La réponse : Les rodéos motorisés ont connu un développement important sur l'ensemble du territoire national, en milieu urbain comme en milieu rural. Conscient des perturbations majeures que ces comportements génèrent dans la vie des habitants de bien des quartiers, le ministère de la Justice s'est pleinement mobilisé pour répondre à cette problématique.

Afin de lutter contre ce phénomène générateur de troubles à l'ordre public et de risques d'accidents graves, la loi du 3 août 2018 renforçant la lutte contre les rodéos motorisés a inséré dans le code de la route les articles L.236-1 à L.236-3 permettant de poursuivre ces comportements. Si l'article L. 236-1 du code de la route réprime à ce jour les faits de rodéos motorisés à l'état simple d'un an d'emprisonnement et de 15 000 euros d'amende, cette répression est doublée lorsque les faits sont commis en réunion et portée jusque cinq ans d'emprisonnement et 75 000 euros d'amende si le conducteur a également fait usage de stupéfiants, se trouve sous l'empire d'un état alcoolique ou refuse de se soumettre à ces vérifications, mais également lorsqu'il n'est pas titulaire du permis de conduire.

Les faits d'incitation, d'organisation d'un rassemblement destiné à permettre les rodéos motorisés ou leur promotion par tout moyen sont réprimés de deux ans d'emprisonnement et de 30 000 euros d'amende (L. 236-2 du code de la route). Les personnes encourent en outre, au titre des peines complémentaires, notamment la confiscation obligatoire du véhicule ayant servi à commettre l'infraction et l'annulation de leur permis de conduire.

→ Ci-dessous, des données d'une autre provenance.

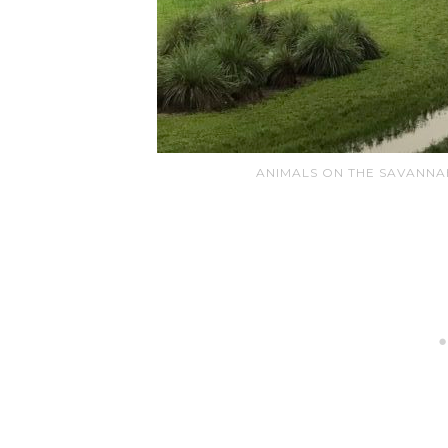
ANIMALS ON THE SAVANNA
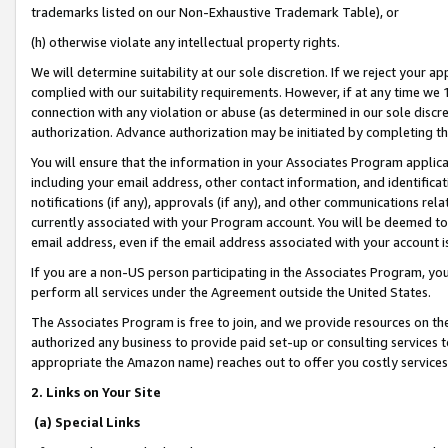
trademarks listed on our Non-Exhaustive Trademark Table), or
(h) otherwise violate any intellectual property rights.
We will determine suitability at our sole discretion. If we reject your 
complied with our suitability requirements. However, if at any time we 1
connection with any violation or abuse (as determined in our sole disc
authorization. Advance authorization may be initiated by completing t
You will ensure that the information in your Associates Program applic
including your email address, other contact information, and identifica
notifications (if any), approvals (if any), and other communications re
currently associated with your Program account. You will be deemed to 
email address, even if the email address associated with your account i
If you are a non-US person participating in the Associates Program, you
perform all services under the Agreement outside the United States.
The Associates Program is free to join, and we provide resources on th
authorized any business to provide paid set-up or consulting services t
appropriate the Amazon name) reaches out to offer you costly services
2. Links on Your Site
(a) Special Links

La circulaire du 18 juin 2021 et la circulaire de politique pénale générale du 20 septembre 2022 ont appelé à la mise en œuvre d'une politique pénale empreinte de fermeté, et insisté sur la nécessité de privilégier la voie du déferrement pour les faits les plus graves. Cette dernière a également souligné l'intérêt de la saisie systématique, en vue de leur confiscation, des véhicules ayant servi à commettre l'infraction.

A cette fin, la conclusion de conventions avec les acteurs locaux permettant d'assurer le gardiennage à titre gracieux desdits véhicules est encouragée. Sous l'impulsion de ces circulaires et conscients de l'importance de lutter sans relâche contre ces faits délictuels, les magistrats du parquet ont mis en place une politique pénale ferme afin de réprimer les rodéos urbains et confisquer les véhicules utilisés, dès lors que les éléments constitutifs de l'infraction ont pu être démontrés au cours de l'enquête.

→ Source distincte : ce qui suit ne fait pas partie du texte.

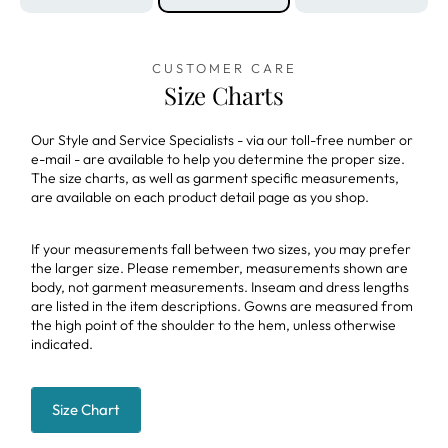
CUSTOMER CARE
Size Charts
Our Style and Service Specialists - via our toll-free number or
e-mail - are available to help you determine the proper size.
The size charts, as well as garment specific measurements,
are available on each product detail page as you shop.
If your measurements fall between two sizes, you may prefer
the larger size. Please remember, measurements shown are
body, not garment measurements. Inseam and dress lengths
are listed in the item descriptions. Gowns are measured from
the high point of the shoulder to the hem, unless otherwise
indicated.
Size Chart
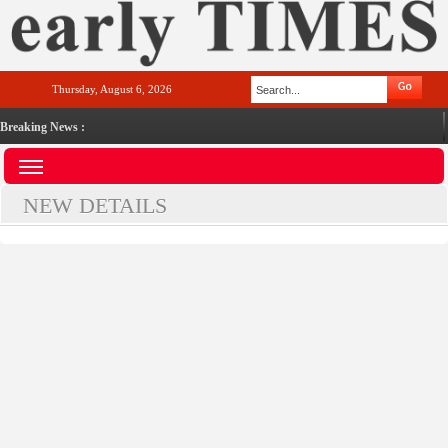
Thursday, August 6, 2026
Breaking News :
NEW DETAILS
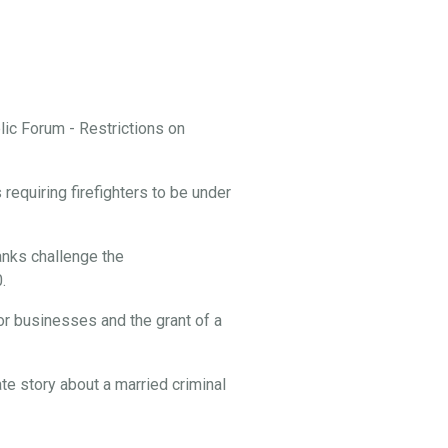
ic Forum - Restrictions on
equiring firefighters to be under
nks challenge the
.
or businesses and the grant of a
te story about a married criminal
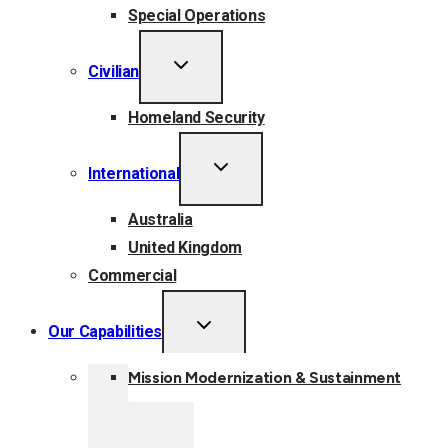
Special Operations
TOGGLE
Civilian
CHILD
MENU
Homeland Security
TOGGLE
International
CHILD
MENU
Australia
United Kingdom
Commercial
TOGGLE
Our Capabilities
CHILD
MENU
Mission Modernization & Sustainment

En effet, le nombre de condamnations affiche une hausse de près de 50 % entre 2020 et 2021. Plus précisément, une procédure pénale de rodéos motorisés sur quatre a donné lieu au prononcé d'une peine d'emprisonnement ferme, avec une durée moyenne de 5 mois d'emprisonnement. La loi n° 2022-52 du 24 janvier 2022 est récemment venue renforcer l'arsenal répressif en facilitant les procédures lorsque les véhicules ont été loués pour commettre ces faits (L.321-1-1 du code de la route).

Désormais, l'article L.325-7 du code de la route permet sous un délai réduit de sept jours, de constater l'abandon d'un véhicule ayant servi à commettre l'infraction et le livrer à la destruction. Les véhicules pour lesquels les obligations relatives à l'immatriculation ou à l'identification n'ont pas été satisfaites au moment de leur mise en fourrière sont, en l'absence de réclamation, considérés en outre comme abandonnés dès leur entrée en fourrière et livrés à la destruction.

Le ministère de la Justice est enfin actuellement pleinement mobilisé pour envisager le renforcement de cet arsenal, dans le cadre des discussions parlementaires menées au titre du projet de loi d'orientation et de programmation du ministère de l'Intérieur 2022-2027. A cet égard, ce projet de loi prévoit d'une part la création d'une nouvelle circonstance aggravante en cas de rodéo exposant autrui à un risque de mort ou d'infirmité permanente et d'autre part une nouvelle peine complémentaire de confiscation de véhicules appartenant au condamné et ce même s'ils n'ont pas été utilisés pour commettre l'infraction.